Bakterium der Gattung Serratia, das durch Einbringen einer DNA in Zellen des Bakteriums transformiert ist, die für eine Dihydrodipicolinatsynthase kodiert, welche eine Mutation aufweist, um das Enzym gegenüber Rückkopplungshemmung durch L-Lysin unempfindlich zu machen, worin die Dihydrodipicolinatsynthase aus einem Bakterium der Gattung Escherichia stammt.

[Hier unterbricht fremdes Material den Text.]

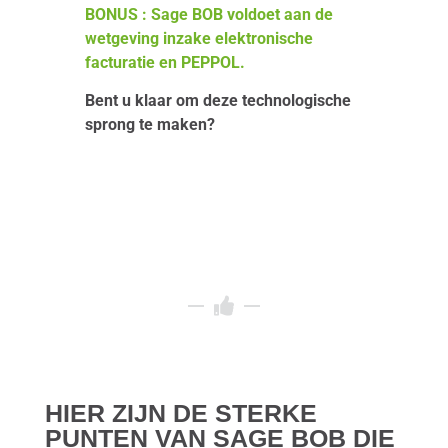
BONUS : Sage BOB voldoet aan de
wetgeving inzake elektronische
facturatie en PEPPOL.
Bent u klaar om deze technologische
sprong te maken?
HIER ZIJN DE STERKE
PUNTEN VAN SAGE BOB DIE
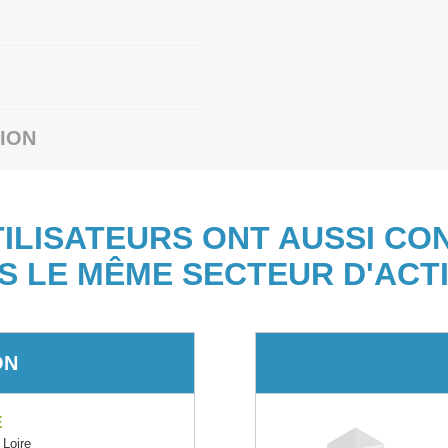
ION
TILISATEURS ONT AUSSI CO
S LE MÊME SECTEUR D'ACTI
ON
E
Loire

Bakterium der Gattung Serratia nach Anspruch 1, worin die Mutation, durch die das Enzym gegenüber Rückkopplungshemmung durch L-Lysin unempfindlich gemacht wird, aus der Gruppe ausgewählt ist, die, ausgehend vom N-terminalen Ende der in SEQ ID NO: 4 der Sequenzliste definierten Aminosäuresequenz der Dihydrodipicolinatsynthase, aus einem Austausch des Alaninrests in Position 81 durch einen Valinrest, einem Austausch des Histidinrests in Position 118 durch einen Tyrosinrest und einem Austausch des Alaninrests in Position 81 durch einen Valinrest und des Histidinrests in Position 118 durch einen Tyrosinrest besteht.
Bakterium der Gattung Serratia nach Anspruch 1, das weiterhin eine Aspartokinase enthält, die gegenüber der Rückkopplungshemmung durch L-Lysin unempfindlich gemacht ist.

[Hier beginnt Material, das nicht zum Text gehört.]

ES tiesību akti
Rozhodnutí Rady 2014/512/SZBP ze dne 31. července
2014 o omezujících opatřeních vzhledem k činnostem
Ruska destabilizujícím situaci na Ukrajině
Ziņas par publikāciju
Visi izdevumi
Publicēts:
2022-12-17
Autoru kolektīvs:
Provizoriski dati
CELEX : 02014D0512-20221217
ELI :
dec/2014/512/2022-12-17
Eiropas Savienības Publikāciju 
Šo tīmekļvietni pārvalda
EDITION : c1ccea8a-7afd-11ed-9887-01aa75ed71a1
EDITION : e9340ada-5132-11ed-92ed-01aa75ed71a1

Bakterium der Gattung Serratia nach Anspruch 3, das die Aspartokinase enthält, die gegenüber der Rückkopplungshemmung durch L-Lysin unempfindlich gemacht ist, erhalten durch Einbringen einer DNA in Zellen des Bakteriums, die für eine Aspartokinase kodiert, die eine Mutation aufweist, um das Enzym gegenüber der Rückkopplungshemmung durch L-Lysin unempfindlich zu machen.

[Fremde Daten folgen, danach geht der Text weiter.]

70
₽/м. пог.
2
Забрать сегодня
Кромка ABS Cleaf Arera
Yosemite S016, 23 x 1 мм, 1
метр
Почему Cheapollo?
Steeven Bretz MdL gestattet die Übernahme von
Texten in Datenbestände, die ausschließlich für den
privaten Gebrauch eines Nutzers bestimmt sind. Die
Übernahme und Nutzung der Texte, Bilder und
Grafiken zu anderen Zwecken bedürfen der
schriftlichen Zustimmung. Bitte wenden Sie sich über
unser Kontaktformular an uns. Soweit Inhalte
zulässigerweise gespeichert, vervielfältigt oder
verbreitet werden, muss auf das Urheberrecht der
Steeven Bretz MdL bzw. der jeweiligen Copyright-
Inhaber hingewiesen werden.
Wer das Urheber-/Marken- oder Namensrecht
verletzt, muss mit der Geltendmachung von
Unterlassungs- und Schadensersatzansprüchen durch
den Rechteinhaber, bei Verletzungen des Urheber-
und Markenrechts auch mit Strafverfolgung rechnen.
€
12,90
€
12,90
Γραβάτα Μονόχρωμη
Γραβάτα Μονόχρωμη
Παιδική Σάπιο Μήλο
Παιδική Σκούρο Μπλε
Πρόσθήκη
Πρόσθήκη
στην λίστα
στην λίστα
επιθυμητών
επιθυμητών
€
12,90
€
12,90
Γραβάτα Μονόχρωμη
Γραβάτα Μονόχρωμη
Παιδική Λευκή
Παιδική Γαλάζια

Bakterium der Gattung Serratia nach Anspruch 4, worin die Aspartokinase eine Aspartokinase III ist, die aus einem natürlichen Bakterium der Gattung Escherichia stammt.
Bakterium der Gattung Serratia nach Anspruch 5, worin die Mutation, die die Aspartokinase III gegenüber der Rückkopplungshemmung durch L-Lysin unempfindlich macht, aus der Gruppe ausgewählt ist, die, ausgehend vom N-terminalen Ende der in der Sequenz ID NO: 8 der Sequenzliste definierten Aminosäuresequenz der Aspartokinase III, aus einem Austausch des Glycinrests in Position 323 durch einen Asparaginsäurerest, einem Austausch des Glycinrests in Position 323 durch einen Asparaginsäurerest und des Glycinrests in Position 408 durch einen Asparaginsäurerest, einem Austausch des Argininrests in Position 34 durch einen Cysteinrest und des Glycinrests in Position 323 durch einen Asparaginsäurerest, einem Austausch des Leucinrests in Position 325 durch einen Phenylalaninrest, einem Austausch des Methioninrests in Position 318 durch einen Isoleucinrest, einem Austausch des Methioninrests in Position 318 durch einen Isoleucinrest und des Valinrests in Position 347 durch einen Methioninrest, einem Austausch des Serinrests in Position 345 durch einen Leucinrest, einem Austausch des Valinrests in Position 347 durch einen Methioninrest, einem Austausch des Threoninrests in Position 352 durch eine Isoleucinrest, einem Austausch des Threoninrests in Position 352 durch einen Isoleucinrest und des Serinrests in Position 369 durch einen Phenylalaninrest, einem Austausch des Glutaminsäurerests in Position 164 durch einen Lysinrest und einem Austausch des Methioninrests in Position 417 durch einen Isoleucinrest und des Cysteinrests in Position 419 durch einen Tyrosinrest besteht.
Bakterium der Gattung Serratia nach Anspruch 1, dem die Lysindecarboxylase fehlt.
Verfahren zur Herstellung von L-Lysin, welches folgende Stufen umfasst: Kultivieren des Bakteriums der Gattung Serratia nach einem der Ansprüche 1 bis 7 in einem geeigneten Medium, Produzieren und Anhäufen von L-Lysin in der Kultur und Gewinnen von L-Lysin aus der Kultur.